LONDON: Developing economies stand to win an extra $21 billion if they improve girls’ health and sex education, the United Nations Population Fund (UNFPA) said Thursday.
Girls in developing countries are less likely than boys to complete schooling because of forced marriage, child labour and female genital mutilation, risking the opportunities presented by their largely young populations, said the study, launched in London.
“Over the next 15 years alone, developing countries together stand to gain or forfeit at least $21 billion, depending on whether or not they invest in the well-being, education, and independence of their 10-year-old girls today,” it said.
“When the right policies and institutions are in place to build young people’s human capital, a developing country can see dramatic economic growth… leading to a demographic dividend, a unique opportunity for economic progress and poverty reduction”.
Girls are currently less likely to be enrolled in secondary education in Arab countries and most of Africa -— home to 70 per cent of the world’s 10-year-olds today.

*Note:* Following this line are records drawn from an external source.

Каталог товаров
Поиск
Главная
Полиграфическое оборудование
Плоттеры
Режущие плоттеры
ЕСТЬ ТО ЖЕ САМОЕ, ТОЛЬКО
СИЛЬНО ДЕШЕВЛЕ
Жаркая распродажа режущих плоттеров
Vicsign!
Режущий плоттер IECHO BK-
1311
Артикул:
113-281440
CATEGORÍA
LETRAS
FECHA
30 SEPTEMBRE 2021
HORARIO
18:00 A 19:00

Sixteen million girls aged between six and 11 will never start school — twice the number of boys.
“For 10-year-old girls, a potential tripling of their lifetime income is at stake. For the societies the girls are a part of, the reduction of poverty is at stake,” said the report.
Many girls fail to finish their education after getting married in early adolescence, and UNFPA urged countries to impose a minimum age of marriage of 18.

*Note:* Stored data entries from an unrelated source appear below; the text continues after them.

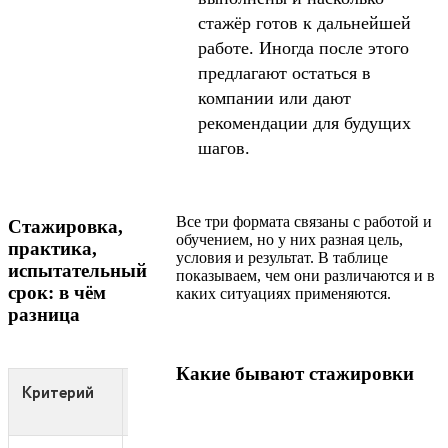
стажёр готов к дальнейшей
работе. Иногда после этого
предлагают остаться в
компании или дают
рекомендации для будущих
шагов.
Все три формата связаны с работой и
Стажировка,
обучением, но у них разная цель,
практика,
условия и результат. В таблице
испытательный
показываем, чем они различаются и в
срок: в чём
каких ситуациях применяются.
разница
Какие бывают стажировки
Испыт
Критерий
Стажировка
Практика
срок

Every day, an estimated 47,700 girls get married before that age, they said.
Comprehensive sexuality education programmes should also be expanded to 10-year-old girls in order to protect their health and take control of their own fertility, it advised.
“Many girls may not have a safe forum in which to ask questions about these topics, which in many communities are still considered taboo,” it said.
“Access to contraceptives for adolescents and women of childbearing age is crucial.”
The study gave India and China as examples of the progress possible if developing countries harnessed their youthful populations.
Such booms can lead to increased labour force participation, increased earnings, increased longevity and smaller families, but will only materialise with swift action, warned the study.